Why now this Artificial Intelligence boom?

Section 2 of Chapter 1 of the book  First contact with DEEP LEARNING, Practical introduction with Keras

John McCarthy coined the term Artificial Intelligence in the 1950s, being one of the founding fathers of Artificial Intelligence along with Marvin Minsky. Also in 1958, Frank Rosenblatt built a prototype neuronal network, which he called the Perceptron. In addition, the key ideas of the Deep Learning neural networks for computer vision were already known in 1989; also the fundamental algorithms of Deep Learning for time series such as LSTM were already developed in 1997, to give some examples. So, why now this Artificial Intelligence boom?

Undoubtedly, the available computing has been the main trigger, as we have already presented in a previous post. However, other factors have contributed to unleashing the potential of Artificial Intelligence and related technologies. Next, we are going to talk about the most important factors that have influenced it.

The data, the fuel for Artificial Intelligence

Artificial Intelligence requires large datasets for the training of its models but, fortunately, the creation and availability of data has grown exponentially thanks to the enormous decrease in cost and increased the reliability of data generation: digital photos, cheaper and precise sensors, etc. Furthermore, the improvements in storage hardware of recent years, associated with the spectacular advances in technology for its management with NoSQL[8] databases, have allowed having enormous datasets to train Artificial Intelligence models.

Beyond the increases in the availability of data that the advent of the Internet has led to recently, specialized data resources have catalyzed the progress of the area. Many open databases have supported the rapid development of Artificial Intelligence algorithms. An example is the ImageNet[9] database, of which we have already spoken, freely available with more than 10 million images tagged by hand. But what makes ImageNet special is not precisely its size, but the competition that was carried out annually with it, being an excellent way to motivate researchers and engineers.

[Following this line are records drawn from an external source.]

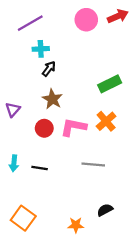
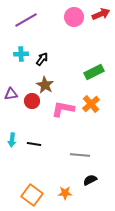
cyan cross: (41, 49) -> (21, 54), moved
purple triangle: (13, 110) -> (11, 94), turned 40
red circle: (44, 128) -> (32, 101), moved
gray line: (93, 164) -> (80, 155), moved
orange square: (23, 218) -> (32, 195), moved

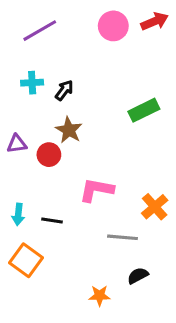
orange cross: (91, 104) -> (155, 207), moved
pink L-shape: (63, 109) -> (96, 190), moved
orange square: (32, 195) -> (26, 260), moved

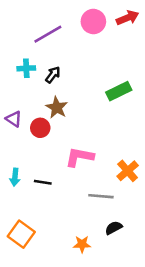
purple line: (40, 31) -> (48, 34), moved
purple triangle: (17, 144) -> (14, 119), turned 42
orange square: (26, 260) -> (21, 234), moved

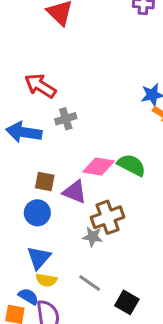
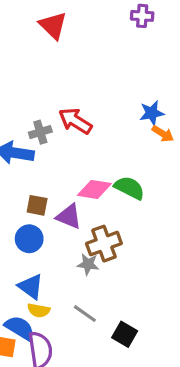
red arrow: (40, 86) -> (75, 121), moved
gray cross: (66, 119) -> (40, 132), moved
blue triangle: (39, 258) -> (31, 286), turned -35
blue semicircle: (28, 296) -> (20, 328), size x1.4

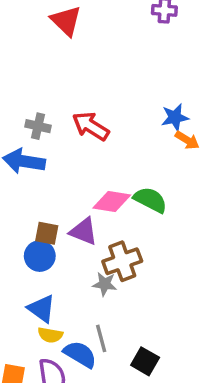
gray cross: (40, 132) -> (38, 126), moved, turned 30
brown square: (37, 205) -> (47, 233), moved
gray line: (85, 314) -> (101, 338), turned 40
blue semicircle: (20, 328) -> (80, 354), moved

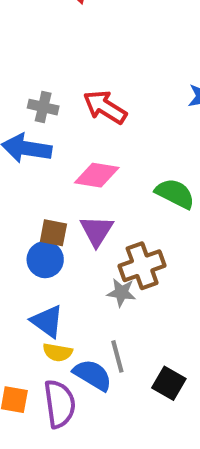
pink diamond: (112, 202) -> (97, 175), moved
purple triangle: (84, 231) -> (97, 231), turned 40

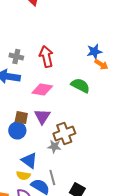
red arrow: (105, 107) -> (46, 56), turned 45
green semicircle: (175, 194) -> (80, 86), moved
blue triangle: (47, 321) -> (29, 160), moved

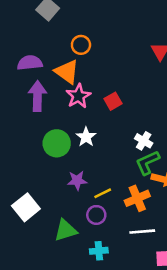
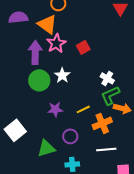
purple arrow: (37, 96) -> (35, 52), moved
yellow line: (103, 193) -> (83, 109), moved

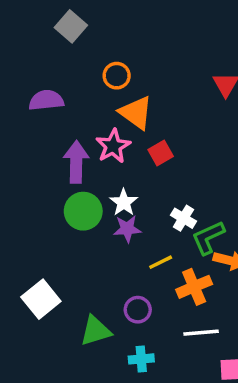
orange triangle: (47, 24) -> (136, 113), moved
white cross: (107, 78) -> (183, 218), moved
purple star: (55, 109) -> (127, 229), moved

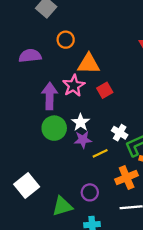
orange circle: (117, 76) -> (66, 40), moved
orange triangle: (136, 113) -> (89, 64), turned -35
yellow line: (161, 262) -> (100, 153), moved

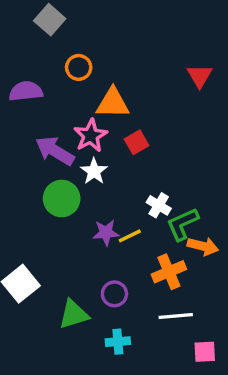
purple arrow: (50, 96) -> (55, 151), turned -60
white star: (81, 122) -> (94, 171), moved
purple star: (83, 140) -> (106, 233), moved

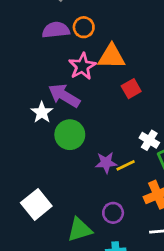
purple semicircle: (26, 91) -> (56, 30), moved
pink star: (91, 136) -> (82, 66), moved
white star: (94, 171) -> (42, 112), moved

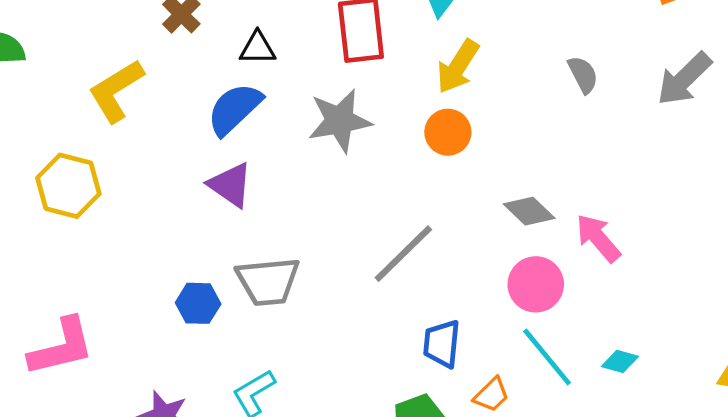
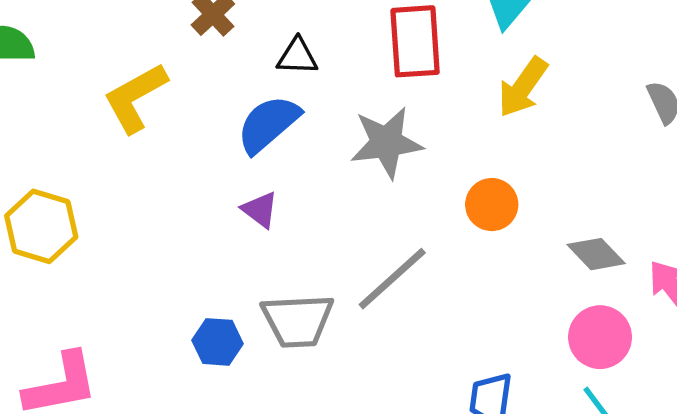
orange circle: (448, 132) -> (492, 205), moved
purple triangle: (230, 185) -> (260, 210), size x0.7
yellow hexagon: (68, 186) -> (41, 226), moved
gray line: (403, 254) -> (392, 279), moved

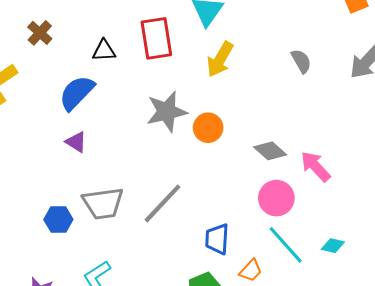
black triangle: (297, 56) -> (104, 51), moved
gray star: (386, 143) -> (167, 112), moved
gray line: (392, 279) -> (162, 203), moved

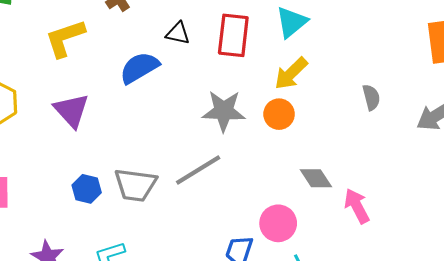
orange circle: (208, 128) -> (279, 114), moved
purple triangle: (76, 142) -> (71, 110), moved, size x1.6
pink circle: (276, 198) -> (278, 223), moved
gray line: (162, 203) -> (198, 170), moved

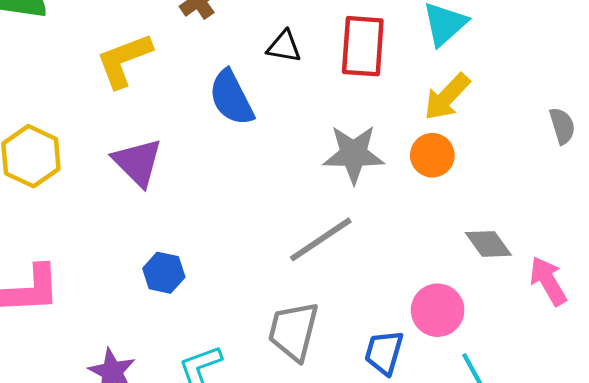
blue semicircle: (139, 68) -> (231, 98), turned -84
gray trapezoid: (135, 185) -> (293, 331), moved, turned 99

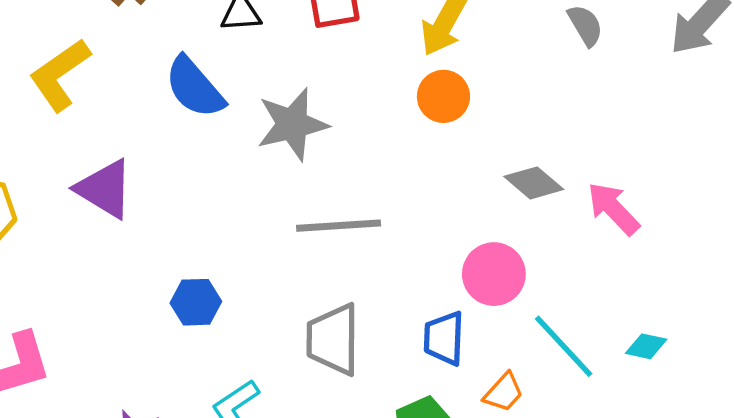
gray star: (354, 154) -> (292, 124), moved
gray line: (321, 239) -> (339, 226), turned 44
blue hexagon: (164, 273) -> (196, 302), moved

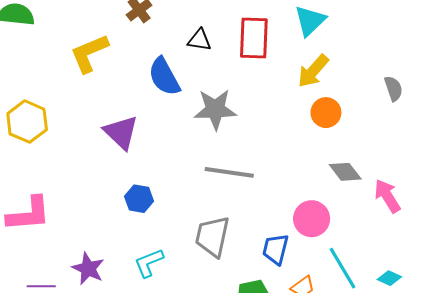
orange circle: (443, 96) -> (326, 113), moved
purple triangle: (105, 189) -> (121, 132), moved

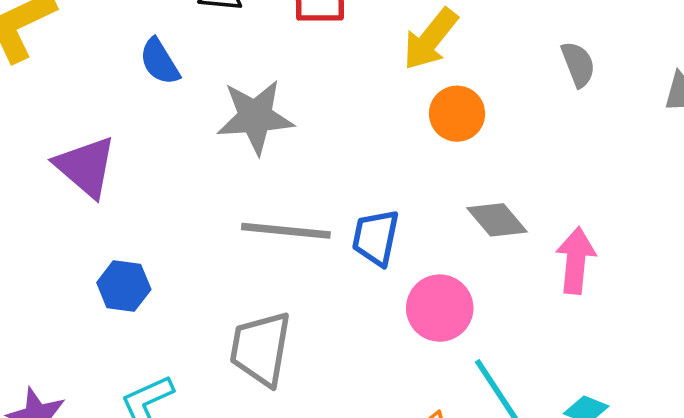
blue semicircle: (164, 77) -> (160, 62), size x0.7
pink arrow: (387, 196) -> (576, 260), turned 40
blue trapezoid: (276, 249) -> (376, 238), moved

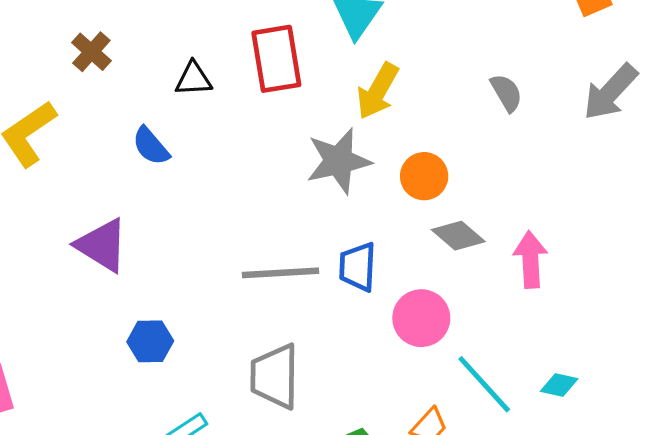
orange circle: (457, 114) -> (424, 176), moved
gray star: (255, 117) -> (339, 161), moved

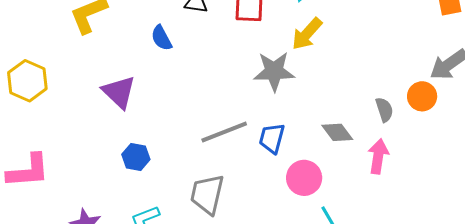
gray semicircle: (506, 93) -> (384, 110), moved
orange circle: (424, 176) -> (422, 96), moved
gray line: (281, 273) -> (224, 132), turned -30

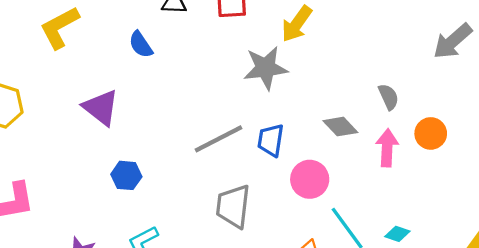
orange circle: (422, 96) -> (431, 133), moved
gray trapezoid: (207, 194) -> (233, 206), moved

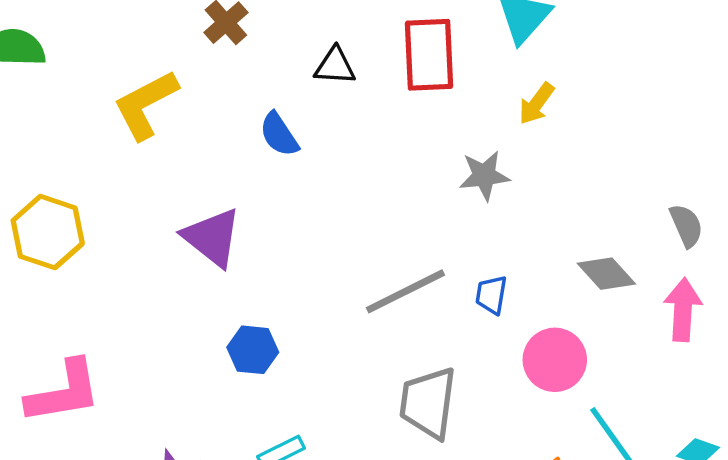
yellow arrow: (297, 24) -> (536, 104), size x0.7
gray star: (266, 68) -> (484, 175), size x0.7
blue trapezoid: (271, 140) -> (491, 295), size x0.7

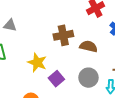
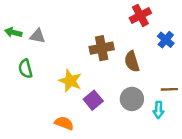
brown semicircle: (88, 46) -> (132, 61), turned -120

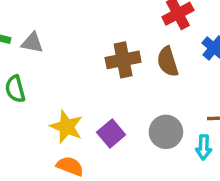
brown semicircle: (132, 61) -> (168, 62), moved
yellow star: (70, 81) -> (67, 127), moved

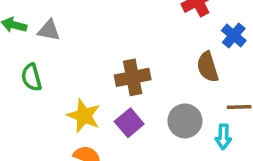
brown cross: (123, 60) -> (133, 77), moved
brown semicircle: (168, 62) -> (208, 67), moved

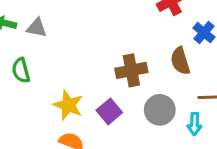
brown cross: (133, 77) -> (131, 70), moved

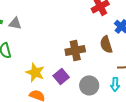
gray circle: (160, 110) -> (89, 85), moved

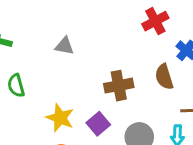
gray triangle: (15, 23) -> (64, 46), moved

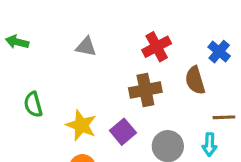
red cross: (155, 21) -> (157, 47), moved
green semicircle: (16, 86) -> (33, 104), moved

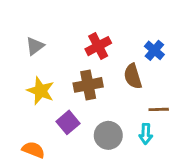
gray triangle: (86, 47) -> (35, 46), turned -48
yellow star: (81, 125) -> (41, 91), moved

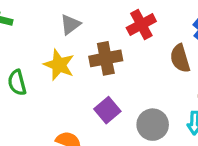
brown cross: (88, 85) -> (106, 58), moved
yellow star: (41, 91) -> (59, 65), moved

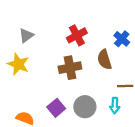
brown cross: (106, 58) -> (70, 68), moved
purple square: (107, 110) -> (56, 108), moved

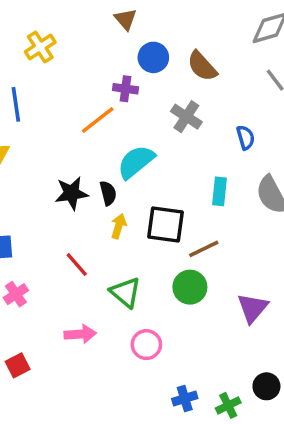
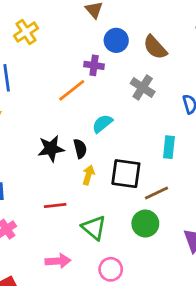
cyan semicircle: (136, 162) -> (102, 124), size x0.7
red line: (77, 265) -> (55, 205), turned -55

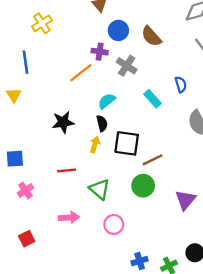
gray cross: (143, 88) -> (127, 66), moved
cyan rectangle: (169, 147) -> (153, 99), moved, turned -48
black semicircle: (80, 149) -> (102, 123), moved

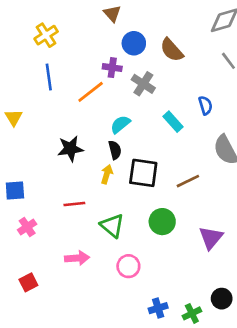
blue line: (25, 62) -> (49, 77), moved
brown line: (153, 160) -> (188, 181), moved

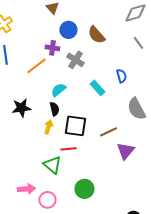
red line: (74, 204) -> (68, 149), moved
green circle: (162, 222) -> (84, 189), moved
purple triangle: (211, 238) -> (125, 151), moved
pink circle: (128, 266) -> (47, 200), moved

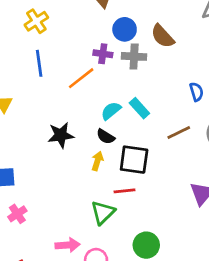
gray cross: (75, 60) -> (134, 56), moved, turned -30
cyan rectangle: (97, 88) -> (139, 108), moved
black semicircle: (54, 109) -> (106, 137), turned 136
brown line: (108, 132) -> (179, 132), moved
green triangle: (52, 165) -> (103, 213), turned 36

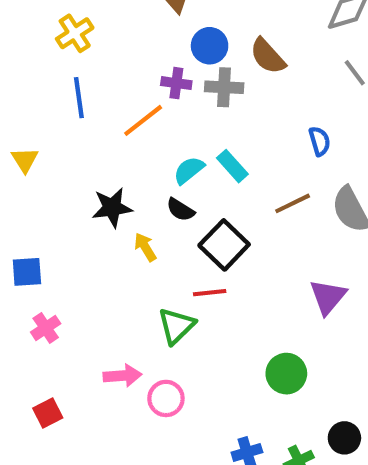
black square: (134, 160) -> (224, 245), turned 36
yellow arrow: (97, 161) -> (145, 247), moved, turned -48
green circle: (146, 245) -> (286, 374), moved

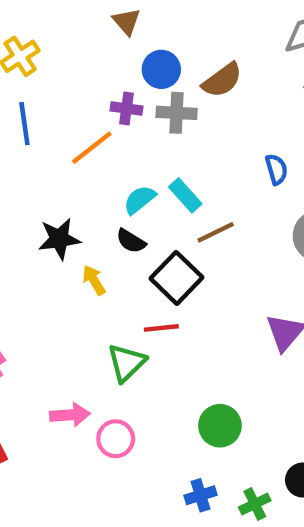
brown semicircle: (268, 56) -> (222, 80), turned -84
brown line: (293, 203) -> (216, 232), moved
green circle: (286, 374) -> (220, 426), moved

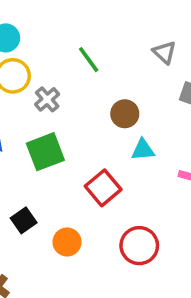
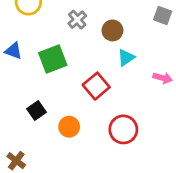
gray cross: (47, 99) -> (77, 20), moved
cyan triangle: (143, 150) -> (126, 58), turned -30

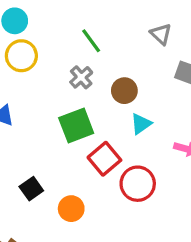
green square: (53, 59) -> (76, 126), moved
red circle: (123, 129) -> (138, 184), moved

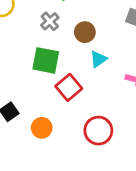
green square: (76, 126) -> (46, 60), turned 32
red circle: (138, 184) -> (98, 131), moved

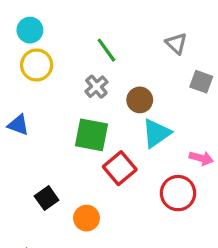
cyan triangle: (98, 59) -> (156, 133), size x1.4
red circle: (98, 131) -> (178, 193), moved

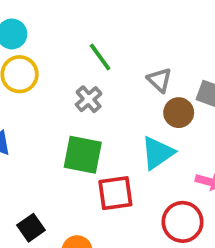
gray triangle: (176, 43) -> (160, 80), moved
brown circle: (140, 100) -> (179, 113), moved
red square: (120, 168) -> (115, 193), turned 32

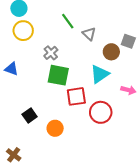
gray triangle: (160, 80) -> (89, 34), moved
gray cross: (89, 99) -> (51, 53), moved
red circle: (183, 222) -> (101, 112), moved

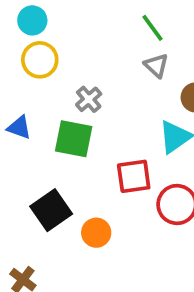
green line: (68, 21) -> (153, 28), moved
green square: (58, 75) -> (74, 139), moved
black square: (30, 116) -> (51, 210), size x1.5

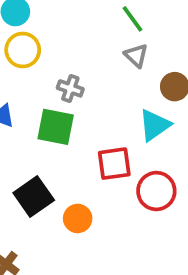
gray cross: (89, 99) -> (70, 88), turned -30

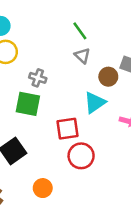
red circle: (156, 191) -> (81, 156), moved
orange circle: (78, 218) -> (43, 188), moved

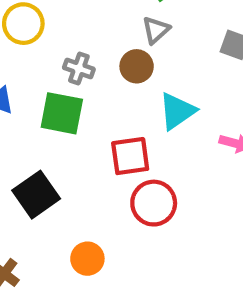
gray triangle: (82, 56) -> (156, 30), turned 35
brown circle: (108, 77) -> (137, 66), moved

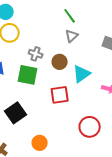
brown circle: (137, 66) -> (60, 62), moved
red circle: (154, 203) -> (90, 127), moved

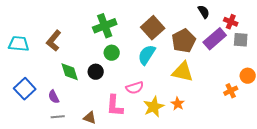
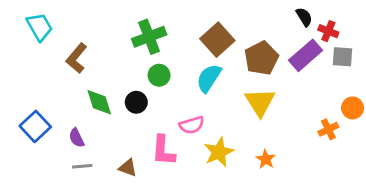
black semicircle: (204, 12) -> (304, 17), moved
cyan trapezoid: (19, 44) -> (40, 27), moved, turned 55
yellow triangle: (183, 72) -> (260, 102), turned 45
orange star: (178, 104) -> (266, 159), moved

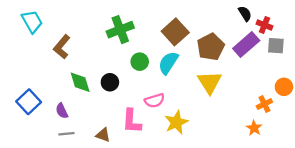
green circle: (159, 75) -> (140, 62), moved
orange star: (266, 159) -> (254, 128), moved

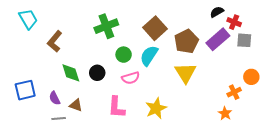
black semicircle: (245, 14) -> (217, 12), turned -88
pink semicircle: (155, 101) -> (131, 78), moved
blue square: (29, 102) -> (25, 90), turned 30
brown triangle: (103, 135) -> (76, 105), moved

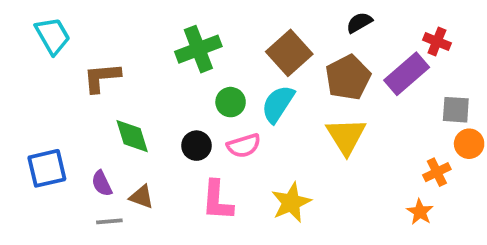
black semicircle: (217, 12) -> (359, 23), moved
gray square: (244, 40) -> (456, 110), moved
brown L-shape: (55, 41) -> (102, 77), turned 45
black circle: (97, 73) -> (196, 146), moved

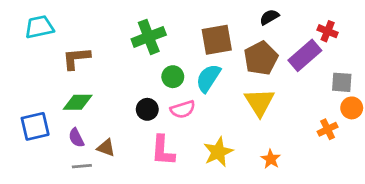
cyan trapezoid: (53, 36) -> (39, 27), turned -72
brown square: (289, 53) -> (217, 40), turned 32
green diamond: (132, 136) -> (78, 102), moved, turned -72
orange star: (420, 212) -> (271, 159), moved

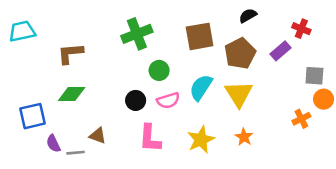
cyan trapezoid: (39, 27) -> (22, 31), moved
purple rectangle: (305, 55) -> (280, 51), size x0.7
cyan semicircle: (208, 78) -> (201, 87), moved
purple semicircle: (76, 138) -> (53, 144), moved
orange star: (271, 159) -> (244, 137), moved

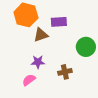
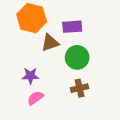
green circle: (86, 47) -> (77, 57), moved
purple star: (38, 62) -> (30, 76), moved

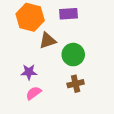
purple rectangle: (72, 27) -> (69, 14), moved

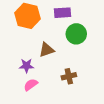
brown triangle: (48, 41) -> (47, 50), moved
green circle: (73, 55) -> (76, 34), moved

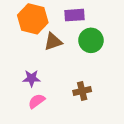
brown triangle: (47, 50) -> (53, 42), moved

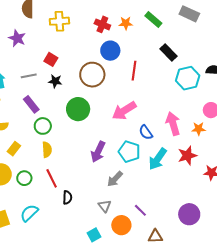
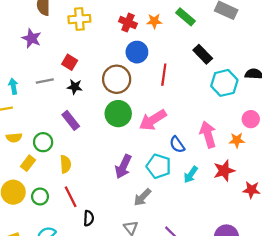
purple rectangle: (31, 104) -> (71, 120), moved
green circle: (78, 109) -> (118, 114), moved
green circle: (43, 126) -> (43, 142), moved
cyan arrow: (158, 159) -> (191, 175), size x0.7

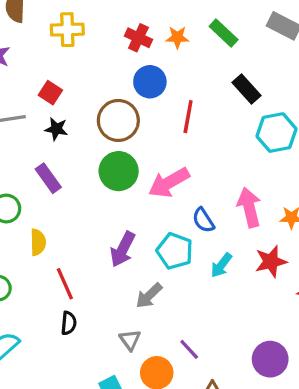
red line: (71, 197) -> (65, 284), moved

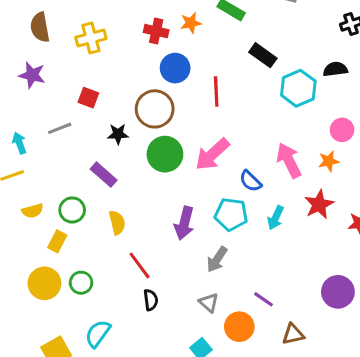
black star: (56, 129) -> (118, 134), moved
yellow semicircle: (38, 242) -> (117, 223), moved

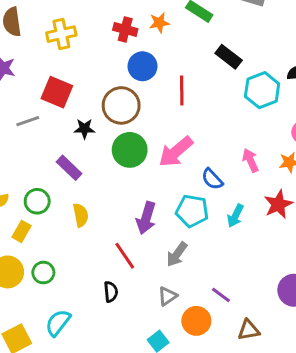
red square: (88, 98) -> (57, 92), size x1.5
pink arrow: (289, 160) -> (250, 160), size x0.7
red line: (140, 265) -> (125, 256), moved
gray triangle: (209, 303) -> (167, 296), turned 42

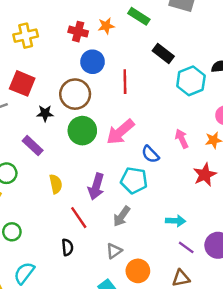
yellow semicircle: (81, 215) -> (56, 184), moved
cyan arrow: (235, 216) -> (176, 221), moved, turned -114
purple line: (221, 295) -> (186, 247), moved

While in the early years the proposals were based on traditional computer vision algorithms, in 2012 Alex Krizhevsky used a Deep Learning neural network, now known as AlexNet, which reduced the error rate to less than half of what the winner of the previous edition of the competition got. Already in 2015, the winning algorithm rivalled human capabilities, and today Deep Learning algorithms far exceed the error rates in this competition of those who have humans.

But ImageNet is only one of the available databases that have been used to train Deep Learning networks lately; many others have been popular, such as: MNIST[10], STL[11], COCO[12], Open Images[13], Visual Question Answering[14], SVHN[15], CIFAR-10/100[16], Fashion-MNIST[17], IMDB Reviews[18], Twenty Newsgroups[19], Reuters-21578[20], WordNet[21], Yelp Reviews[22], Wikipedia Corpus[23], Blog Authorship Corpus[24], Machine Translation of European Languages[25], Free Spoken Digit Dataset[26], Free Music Archive[27], Ballroom[28], The Million Song[29], LibriSpeech[30], VoxCeleb[31], The Boston Housing[32], Pascal[33] , CVPPP Plant Leaf Segmentation[34], Cityscapes[35].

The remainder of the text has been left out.